By Chip Tsao | published Jun 17, 2010

No scene looks more surrealistically bizarre than an elegant older lady dressed in a classic Shanghai-style cheongsam, claiming herself to be the granddaughter of the late Sun Yat-sen, founding father of the now overthrown Republic of China, wielding a colossal bronze statue of her grandfather at the gate of the Chinese University, demanding it be erected on campus to show respect for the national hero. I deeply feel sorry for the vice-chancellor, Dr. Lawrence J. Lau, who had hardly finished a mud-flinging fight with his angry students over the erection of the statue of the politically sensitive Goddess of Democracy, only to enter into another battle with a descendant of the most-sacred Dr. Sun over the same issue.

The vice-chancellor feared that the university could fall into some third-rate public gallery of modern Chinese sculptures. That fear is sadly coming true. Following the admission of the statue of our “national father,” there would be little reason to refuse the statue of Joseph Stalin, once revered as the “national grandfather” of communist China in the 1950s, should the local pro-China camp so demand. Once you have the bronze statue of Old Uncle Joe jointly inaugurated by chief executive Donald Tsang and the visiting Premier Wen Jiabao, it would then become more politically correct to also include Chairman Mao, Ho Chi Minh, Fidel Castro, Kim Il-sung, and Kim Jong-il in the full exhibition of the great international communist family. Isn’t the importance of family the key ideological principle of Confucius, whose bronze statue is also firmly anchored on a hill at New Asia College, grimly glaring down at the valley of Sha Tin?

The Chinese University has been put on a difficult public trial. With a long-renowned department of art, some academics there must know that the Chinese have a deft hand for sculpting the face of Buddha on a tiny grain of rice that could be marveled at under a microscope, but statue-carving can hardly be called an outstanding Chinese craft, compared with the skill of the Greeks and Romans. For those who have forgotten what the former Tiger Balm Garden looked like, take a gander at statues in most Chinese cities, ranging from Beijing, Shanghai and even Taipei, a city which has taken years to demolish hundreds of bronze statues of Sun Yat-sen and Chiang Kai-shek on the streets.

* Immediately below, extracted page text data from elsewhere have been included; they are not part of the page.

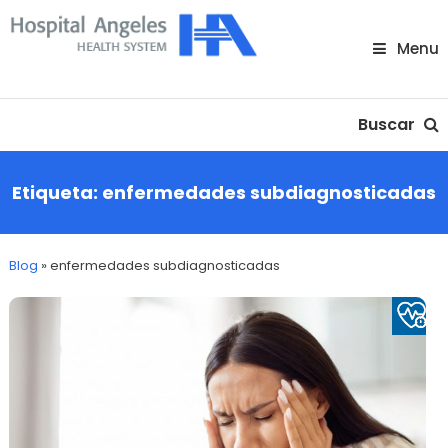
Skip
To
Menu
Content
Nuestra comunidad
Buscar
Etiqueta:
enfermedades subdiagnosticadas
Blog
»
enfermedades subdiagnosticadas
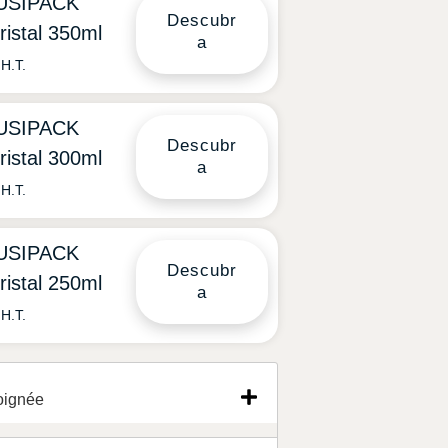
TUSIPACK
Descubr
ristal 350ml
a
H.T.
TUSIPACK
Descubr
ristal 300ml
a
H.T.
TUSIPACK
Descubr
ristal 250ml
a
H.T.
oignée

Calling these works kitsch is an insult to the German word—”metal zombies” or “frozen nightmares” are fairer descriptions. The latest masterpiece to be forced upon the Chinese University is no exception. A gloomy, deep-brown chocolatey Dr. Sun seated like Abraham Lincoln on a pedestal inscribed with slogans—it’s spooky enough to make Christopher Lee from any “Hammer Horror” film look like an angel. Stop Dr. Sun, so that Pol Pot will never follow, which would be as sinister as a statue of a raving, roaring, axe-wielding Jack Nicholson ripping a bedroom door open.